When she isn’t under anesthesia, Amanda owns and operates a factory that manufactures “100-percent cotton pajamas,” garments free from “religiously prohibited impurities” and designed to serve the ultra-Orthodox population. Amanda and her family, however, are wholly secular Israelis.
They also happen to be quite wealthy ones, thanks in part to the factory — which Amanda’s mother founded after immigrating to Israel from Rhodesia in the 1960s — and in part to the inventive talents of Amanda’s otherwise irritating husband, Irad. Awarded the famed Israel Prize for having devised a spiral escalator, Irad Gruber is now engaged in something more significant, sponsored by Israel’s Defense Ministry — the development of “terror suits” made of spider-sourced fabric. Amanda is able to keep her latest surgery secret from her husband because he is out of the country, visiting a colleague based at Cornell University in Ithaca, N.Y.
The novel’s action, most of which unfolds in the aftermath of Amanda’s surgery, alternates between Israel and Ithaca, where the success of Irad’s terror-suit project depends on the collaboration of an ex-pat Israeli woman named Bahat McPhee, who exhibits a severe Rod Serling obsession and a midlife desire to become a Reform rabbi. Bahat assists Irad in the hopes that she will be exempted from the Reform movement’s requirement that its rabbis-in-training spend a full year in that country.
Even in Ithaca, the novel seems to be populated by ex-pat Israelis, who in most cases exhibit little love for their former home.
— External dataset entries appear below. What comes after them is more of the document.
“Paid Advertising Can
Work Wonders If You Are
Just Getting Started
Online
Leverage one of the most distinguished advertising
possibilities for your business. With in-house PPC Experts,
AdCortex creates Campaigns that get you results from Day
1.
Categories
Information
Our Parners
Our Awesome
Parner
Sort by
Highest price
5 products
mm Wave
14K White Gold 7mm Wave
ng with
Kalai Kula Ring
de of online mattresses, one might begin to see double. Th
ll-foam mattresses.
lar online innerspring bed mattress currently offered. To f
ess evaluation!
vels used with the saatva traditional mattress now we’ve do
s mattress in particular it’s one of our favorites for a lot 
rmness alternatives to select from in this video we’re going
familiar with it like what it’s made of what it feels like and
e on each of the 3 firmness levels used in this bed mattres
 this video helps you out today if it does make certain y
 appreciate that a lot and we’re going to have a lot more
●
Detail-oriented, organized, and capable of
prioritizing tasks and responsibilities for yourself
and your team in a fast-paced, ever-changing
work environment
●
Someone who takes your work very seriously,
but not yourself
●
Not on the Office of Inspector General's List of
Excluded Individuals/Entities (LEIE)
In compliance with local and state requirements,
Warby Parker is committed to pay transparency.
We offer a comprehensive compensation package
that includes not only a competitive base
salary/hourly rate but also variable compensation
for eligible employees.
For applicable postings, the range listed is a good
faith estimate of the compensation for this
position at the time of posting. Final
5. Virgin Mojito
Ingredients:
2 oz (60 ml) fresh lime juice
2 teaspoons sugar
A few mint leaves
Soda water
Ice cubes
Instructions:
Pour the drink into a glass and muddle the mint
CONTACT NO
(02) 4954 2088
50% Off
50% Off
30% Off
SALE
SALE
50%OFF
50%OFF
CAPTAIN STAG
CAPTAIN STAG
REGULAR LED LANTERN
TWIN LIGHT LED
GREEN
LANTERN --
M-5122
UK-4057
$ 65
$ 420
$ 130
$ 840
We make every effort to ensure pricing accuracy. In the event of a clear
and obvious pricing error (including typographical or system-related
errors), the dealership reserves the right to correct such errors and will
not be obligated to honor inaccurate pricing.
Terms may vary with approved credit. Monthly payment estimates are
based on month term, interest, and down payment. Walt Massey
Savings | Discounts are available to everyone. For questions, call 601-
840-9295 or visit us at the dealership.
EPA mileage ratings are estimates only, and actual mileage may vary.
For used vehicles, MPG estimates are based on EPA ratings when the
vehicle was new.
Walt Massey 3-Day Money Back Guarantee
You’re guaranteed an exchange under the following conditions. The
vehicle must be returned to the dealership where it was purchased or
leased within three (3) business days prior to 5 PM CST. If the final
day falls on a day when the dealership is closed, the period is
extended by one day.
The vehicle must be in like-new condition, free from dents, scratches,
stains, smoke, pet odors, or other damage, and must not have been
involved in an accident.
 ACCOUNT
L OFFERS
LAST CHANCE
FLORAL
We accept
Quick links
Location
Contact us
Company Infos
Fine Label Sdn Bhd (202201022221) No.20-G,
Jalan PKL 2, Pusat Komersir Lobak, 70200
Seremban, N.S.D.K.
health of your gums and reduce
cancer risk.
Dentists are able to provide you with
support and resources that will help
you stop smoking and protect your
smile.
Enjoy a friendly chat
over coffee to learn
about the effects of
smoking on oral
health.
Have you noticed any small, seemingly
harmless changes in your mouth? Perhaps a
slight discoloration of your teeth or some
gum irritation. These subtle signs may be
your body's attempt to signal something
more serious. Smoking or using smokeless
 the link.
For that matter, the Grubers aren’t particularly fond of their countryfolk or culture, either. Trapped in an airplane’s coach cabin, Irad finds that “rubbing shoulders with the loudmouthed masses of the people of Israel made him ill.”
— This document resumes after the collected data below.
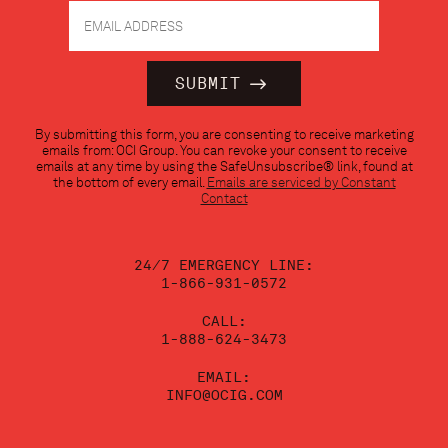
Constant
By submitting this form, you are consenting to receive marketing
Contact
emails from: OCI Group. You can revoke your consent to receive
Use.
emails at any time by using the SafeUnsubscribe® link, found at
Please
the bottom of every email.
Emails are serviced by Constant
leave
Contact
this
field
blank.
24/7 EMERGENCY LINE:
1-866-931-0572
CALL:
1-888-624-3473
EMAIL:
INFO@OCIG.COM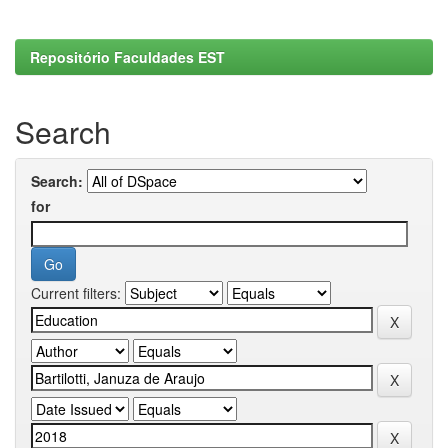
Repositório Faculdades EST
Search
Search:
for
Current filters: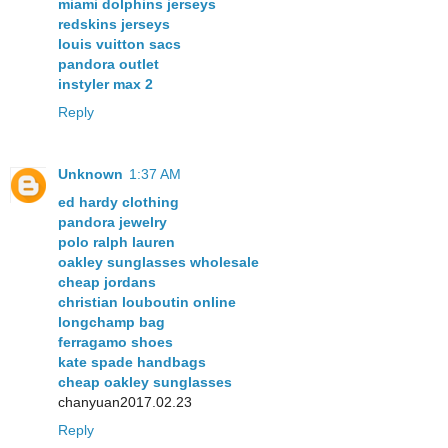
miami dolphins jerseys
redskins jerseys
louis vuitton sacs
pandora outlet
instyler max 2
Reply
Unknown
1:37 AM
ed hardy clothing
pandora jewelry
polo ralph lauren
oakley sunglasses wholesale
cheap jordans
christian louboutin online
longchamp bag
ferragamo shoes
kate spade handbags
cheap oakley sunglasses
chanyuan2017.02.23
Reply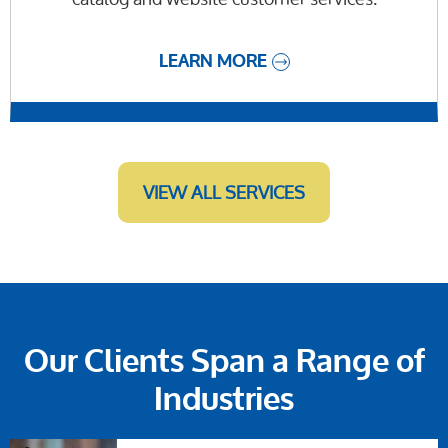
LEARN MORE
VIEW ALL SERVICES
Our Clients Span a Range of
Industries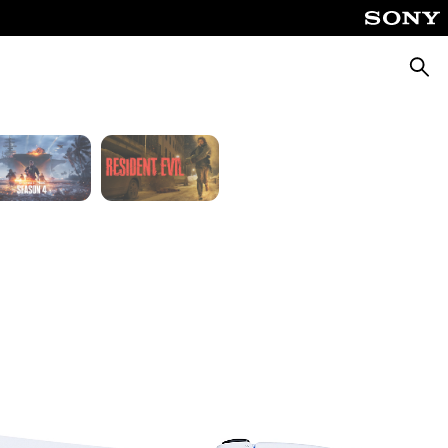
Fable
God of War Laufey
Searc
Silent Hill: Townfall
Tomb Raider: Legacy of Atlantis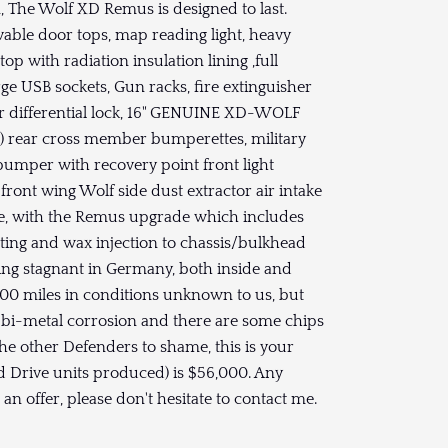
n, The Wolf XD Remus is designed to last.
vable door tops, map reading light, heavy
op with radiation insulation lining ,full
rge USB sockets, Gun racks, fire extinguisher
r differential lock, 16" GENUINE XD-WOLF
) rear cross member bumperettes, military
bumper with recovery point front light
front wing Wolf side dust extractor air intake
free, with the Remus upgrade which includes
tting and wax injection to chassis/bulkhead
ting stagnant in Germany, both inside and
000 miles in conditions unknown to us, but
 bi-metal corrosion and there are some chips
l the other Defenders to shame, this is your
and Drive units produced) is $56,000. Any
an offer, please don't hesitate to contact me.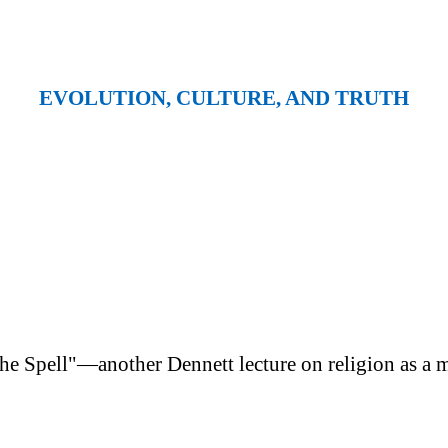
EVOLUTION, CULTURE, AND TRUTH
e Spell"—another Dennett lecture on religion as a m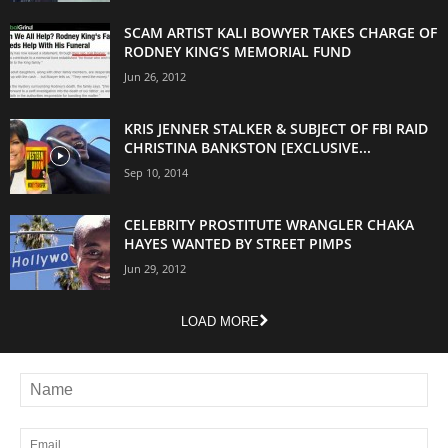
SCAM ARTIST KALI BOWYER TAKES CHARGE OF
RODNEY KING’S MEMORIAL FUND
Jun 26, 2012
KRIS JENNER STALKER & SUBJECT OF FBI RAID
CHRISTINA BANKSTON [EXCLUSIVE...
Sep 10, 2014
CELEBRITY PROSTITUTE WRANGLER CHAKA
HAYES WANTED BY STREET PIMPS
Jun 29, 2012
LOAD MORE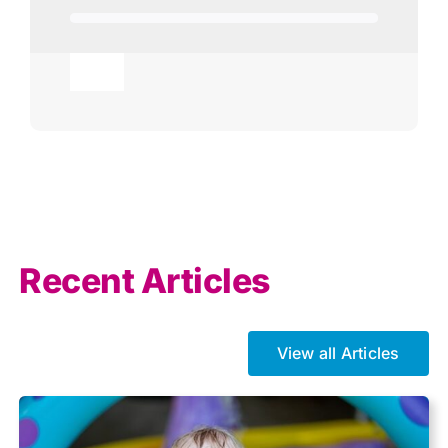
Toggle
Navigation
Agricultural
AI
Allowances
Recent Articles
Auto enrolment
View all Articles
Brexit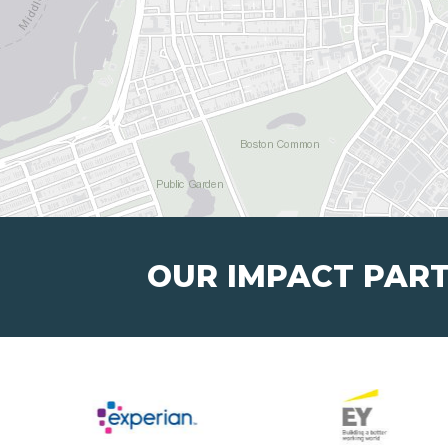
OUR IMPACT PAR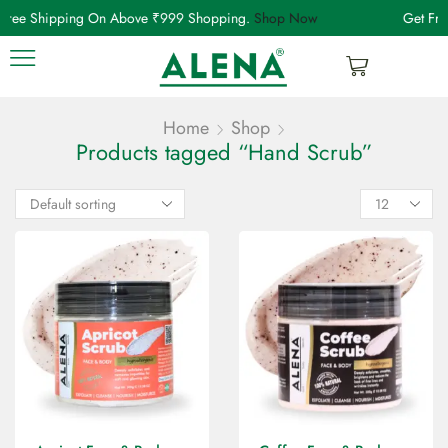
Free Shipping On Above ₹999 Shopping.
Shop Now
Get Fre
Home
Shop
Products tagged “Hand Scrub”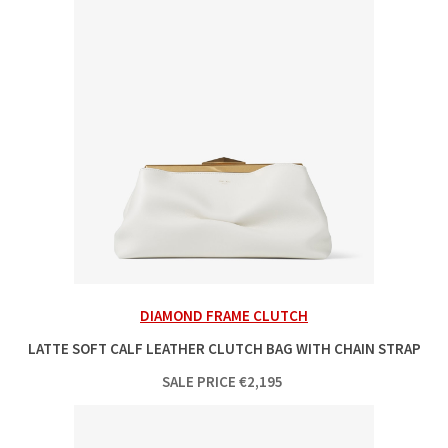
DIAMOND FRAME CLUTCH
LATTE SOFT CALF LEATHER CLUTCH BAG WITH CHAIN STRAP
SALE PRICE
€
2,195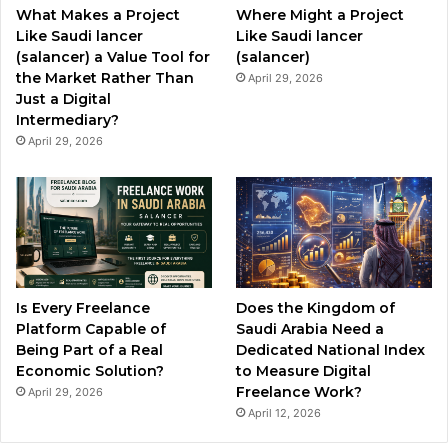
What Makes a Project
Where Might a Project
k
a
Like Saudi lancer
Like Saudi lancer
(salancer) a Value Tool for
(salancer)
m
the Market Rather Than
April 29, 2026
Just a Digital
Intermediary?
April 29, 2026
Is Every Freelance
Does the Kingdom of
Platform Capable of
Saudi Arabia Need a
Being Part of a Real
Dedicated National Index
Economic Solution?
to Measure Digital
Freelance Work?
April 29, 2026
April 12, 2026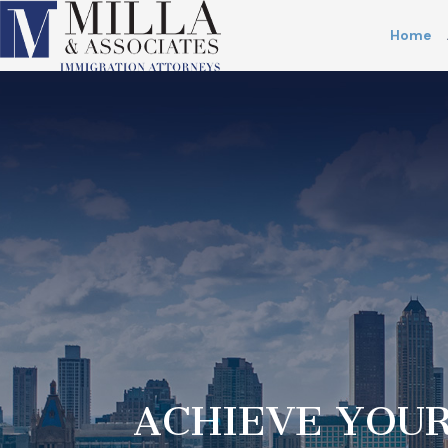
Home
ACHIEVE YOUR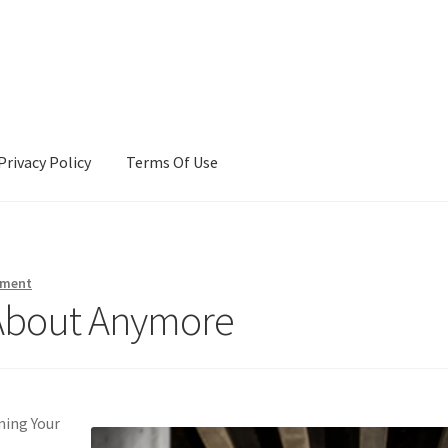
Privacy Policy
Terms Of Use
Terms Of Use
mment
About Anymore
ming Your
This disconnection from Israeli society contributes to a larger, overall sense of unmooring. In the world of “Textile,” the primary connective fabric comes from media. Whether through the medium of cable television or classic novels, words and stories somehow transcend temporal and international boundaries. Irad is at his happiest in Ithaca when he discovers an episode of “All in the Family,” “his favorite series of all time,” on television. Back in Israel, his daughter Irit devotes hours to watching the E! channel. And the Grubers’ son, Dael, distracts himself after each of his sniper assignments by reading classic literature, such as “Madame Bovary” and “Crime and Punishment.”
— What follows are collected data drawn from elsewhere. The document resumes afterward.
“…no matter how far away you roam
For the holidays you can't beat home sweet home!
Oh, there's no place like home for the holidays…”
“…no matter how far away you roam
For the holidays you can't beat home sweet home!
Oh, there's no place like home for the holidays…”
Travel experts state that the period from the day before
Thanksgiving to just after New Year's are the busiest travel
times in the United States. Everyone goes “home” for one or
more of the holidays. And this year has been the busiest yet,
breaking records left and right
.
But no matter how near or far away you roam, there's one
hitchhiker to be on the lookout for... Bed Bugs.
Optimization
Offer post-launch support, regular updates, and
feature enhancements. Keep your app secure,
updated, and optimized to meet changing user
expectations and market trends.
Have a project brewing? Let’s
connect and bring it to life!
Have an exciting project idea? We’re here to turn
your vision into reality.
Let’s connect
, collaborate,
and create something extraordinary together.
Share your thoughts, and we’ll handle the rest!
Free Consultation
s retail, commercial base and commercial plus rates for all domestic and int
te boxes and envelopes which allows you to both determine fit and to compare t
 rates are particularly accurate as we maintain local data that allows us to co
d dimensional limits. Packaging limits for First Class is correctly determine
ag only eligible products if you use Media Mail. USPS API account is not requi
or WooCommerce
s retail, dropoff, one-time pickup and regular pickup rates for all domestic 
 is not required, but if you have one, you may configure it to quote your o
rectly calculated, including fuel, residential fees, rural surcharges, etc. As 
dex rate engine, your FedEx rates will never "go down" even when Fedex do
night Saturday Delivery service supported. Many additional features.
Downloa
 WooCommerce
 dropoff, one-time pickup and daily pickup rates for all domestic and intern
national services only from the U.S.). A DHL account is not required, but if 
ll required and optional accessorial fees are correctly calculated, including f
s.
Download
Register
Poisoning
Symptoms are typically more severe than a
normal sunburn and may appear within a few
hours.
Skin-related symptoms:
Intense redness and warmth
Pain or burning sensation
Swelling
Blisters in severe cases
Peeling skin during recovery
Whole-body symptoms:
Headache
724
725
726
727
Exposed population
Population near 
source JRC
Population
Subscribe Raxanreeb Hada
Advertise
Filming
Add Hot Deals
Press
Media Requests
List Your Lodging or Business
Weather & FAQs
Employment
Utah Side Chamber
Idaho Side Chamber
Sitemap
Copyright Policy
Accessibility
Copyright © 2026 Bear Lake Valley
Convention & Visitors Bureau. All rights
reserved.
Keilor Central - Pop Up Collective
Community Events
Though much of “Textile” is satirical, profound and painful realities rest at its heart. For example, the novel tells us that the Grubers’ son is assigned to the Givati Brigade, one of Israel’s first infantry brigades, which is now stationed near the Gaza Strip, charged with the responsibility of “fighting terrorism.” Is it any wonder, then, that Dael’s mother prefers to be unconscious?